▶ Problem: Copy out the lines of the records below, and only those lines, from the one with "新博物馆在瓦雷泽诞生：马尔切洛-莫兰迪尼基金会" through the one with "Pemerintah, Migas Hulu Jabar", exactly as they appear.

▶ Information provided:
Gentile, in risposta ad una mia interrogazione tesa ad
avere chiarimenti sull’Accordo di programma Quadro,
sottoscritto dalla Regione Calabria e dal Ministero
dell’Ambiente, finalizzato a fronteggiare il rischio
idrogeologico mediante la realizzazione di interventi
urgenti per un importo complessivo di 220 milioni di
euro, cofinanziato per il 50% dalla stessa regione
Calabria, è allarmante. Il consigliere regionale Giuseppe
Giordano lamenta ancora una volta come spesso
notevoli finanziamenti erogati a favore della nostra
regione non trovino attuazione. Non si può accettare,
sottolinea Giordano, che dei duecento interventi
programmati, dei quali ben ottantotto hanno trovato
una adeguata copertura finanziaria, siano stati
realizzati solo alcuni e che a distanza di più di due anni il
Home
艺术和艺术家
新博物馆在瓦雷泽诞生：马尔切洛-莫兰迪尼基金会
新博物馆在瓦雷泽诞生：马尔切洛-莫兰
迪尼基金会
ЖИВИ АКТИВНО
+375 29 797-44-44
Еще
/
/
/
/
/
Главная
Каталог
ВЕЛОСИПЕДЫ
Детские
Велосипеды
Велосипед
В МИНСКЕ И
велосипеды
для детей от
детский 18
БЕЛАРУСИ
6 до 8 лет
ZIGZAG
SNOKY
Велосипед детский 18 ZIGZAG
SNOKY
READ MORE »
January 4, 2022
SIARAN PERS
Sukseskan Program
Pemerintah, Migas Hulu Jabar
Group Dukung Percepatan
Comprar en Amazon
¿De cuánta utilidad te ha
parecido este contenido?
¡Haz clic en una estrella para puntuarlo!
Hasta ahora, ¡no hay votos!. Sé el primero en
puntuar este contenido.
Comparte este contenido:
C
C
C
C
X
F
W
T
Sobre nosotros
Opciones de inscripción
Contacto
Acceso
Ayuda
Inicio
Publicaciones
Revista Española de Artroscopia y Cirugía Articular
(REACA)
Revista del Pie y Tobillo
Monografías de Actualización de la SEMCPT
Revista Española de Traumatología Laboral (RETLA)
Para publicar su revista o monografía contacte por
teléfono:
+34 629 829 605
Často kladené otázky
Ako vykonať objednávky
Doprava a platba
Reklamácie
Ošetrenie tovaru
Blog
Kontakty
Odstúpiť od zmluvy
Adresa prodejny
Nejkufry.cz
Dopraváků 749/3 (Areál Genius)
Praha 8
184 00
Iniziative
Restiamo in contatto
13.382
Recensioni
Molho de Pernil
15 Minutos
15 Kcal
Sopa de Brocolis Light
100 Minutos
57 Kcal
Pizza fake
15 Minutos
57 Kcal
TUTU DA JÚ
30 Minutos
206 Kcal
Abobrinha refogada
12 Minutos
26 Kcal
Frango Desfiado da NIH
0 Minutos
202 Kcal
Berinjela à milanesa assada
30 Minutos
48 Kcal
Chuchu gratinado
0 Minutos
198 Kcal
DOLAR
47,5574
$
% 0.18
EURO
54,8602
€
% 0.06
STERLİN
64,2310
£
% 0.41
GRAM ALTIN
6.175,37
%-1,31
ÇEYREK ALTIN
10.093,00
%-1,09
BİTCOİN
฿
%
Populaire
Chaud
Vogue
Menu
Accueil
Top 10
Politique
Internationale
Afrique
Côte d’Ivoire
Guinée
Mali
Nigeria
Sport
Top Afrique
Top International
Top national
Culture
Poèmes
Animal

▶ Output of the task:
新博物馆在瓦雷泽诞生：马尔切洛-莫兰迪尼基金会
新博物馆在瓦雷泽诞生：马尔切洛-莫兰
迪尼基金会
ЖИВИ АКТИВНО
+375 29 797-44-44
Еще
/
/
/
/
/
Главная
Каталог
ВЕЛОСИПЕДЫ
Детские
Велосипеды
Велосипед
В МИНСКЕ И
велосипеды
для детей от
детский 18
БЕЛАРУСИ
6 до 8 лет
ZIGZAG
SNOKY
Велосипед детский 18 ZIGZAG
SNOKY
READ MORE »
January 4, 2022
SIARAN PERS
Sukseskan Program
Pemerintah, Migas Hulu Jabar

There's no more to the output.